**ASSIGNMENT**
Look through the records below for the line holding "normas vigentes, oferecendo segurança e". Write it out exactly, with each following line through the line holding "Entre os principais".

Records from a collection
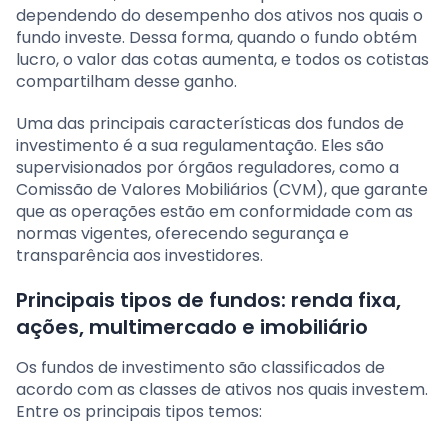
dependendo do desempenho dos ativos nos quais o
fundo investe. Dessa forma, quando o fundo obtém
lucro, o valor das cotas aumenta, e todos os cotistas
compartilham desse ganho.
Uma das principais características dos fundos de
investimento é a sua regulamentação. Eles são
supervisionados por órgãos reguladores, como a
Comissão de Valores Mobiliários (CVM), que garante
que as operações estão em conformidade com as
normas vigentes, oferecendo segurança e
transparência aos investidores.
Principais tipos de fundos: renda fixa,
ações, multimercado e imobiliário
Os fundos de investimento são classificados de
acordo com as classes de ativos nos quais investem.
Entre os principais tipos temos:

* * *

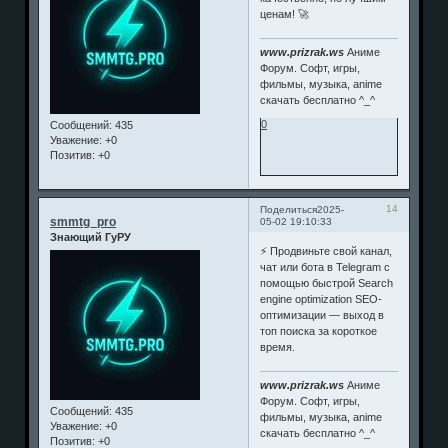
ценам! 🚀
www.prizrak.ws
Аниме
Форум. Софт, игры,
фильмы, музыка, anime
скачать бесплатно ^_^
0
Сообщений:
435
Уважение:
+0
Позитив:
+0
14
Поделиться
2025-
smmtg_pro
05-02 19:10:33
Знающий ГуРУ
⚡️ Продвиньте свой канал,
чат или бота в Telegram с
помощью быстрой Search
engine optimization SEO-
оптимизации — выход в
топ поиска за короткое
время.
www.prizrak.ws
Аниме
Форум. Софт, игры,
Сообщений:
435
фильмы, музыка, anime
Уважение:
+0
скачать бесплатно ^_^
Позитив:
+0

...

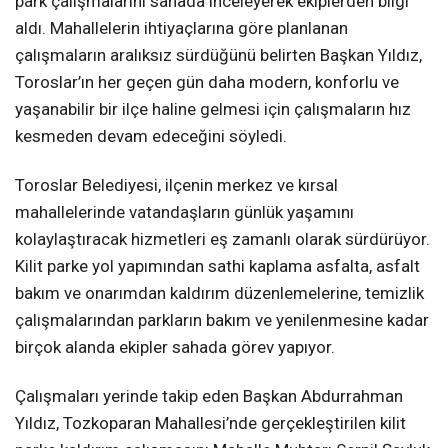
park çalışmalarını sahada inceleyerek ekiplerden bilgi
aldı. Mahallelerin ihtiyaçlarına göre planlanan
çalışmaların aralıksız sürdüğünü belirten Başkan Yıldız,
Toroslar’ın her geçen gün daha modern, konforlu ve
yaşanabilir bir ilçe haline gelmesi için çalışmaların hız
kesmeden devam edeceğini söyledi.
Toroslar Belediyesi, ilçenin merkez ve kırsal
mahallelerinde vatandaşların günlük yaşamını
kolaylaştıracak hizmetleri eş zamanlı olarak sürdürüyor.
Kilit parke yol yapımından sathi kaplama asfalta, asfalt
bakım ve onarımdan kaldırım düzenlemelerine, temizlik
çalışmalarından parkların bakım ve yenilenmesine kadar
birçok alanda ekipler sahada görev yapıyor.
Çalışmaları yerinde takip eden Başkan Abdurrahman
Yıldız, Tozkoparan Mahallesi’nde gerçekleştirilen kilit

**WORKED SOLUTION**
normas vigentes, oferecendo segurança e
transparência aos investidores.
Principais tipos de fundos: renda fixa,
ações, multimercado e imobiliário
Os fundos de investimento são classificados de
acordo com as classes de ativos nos quais investem.
Entre os principais tipos temos:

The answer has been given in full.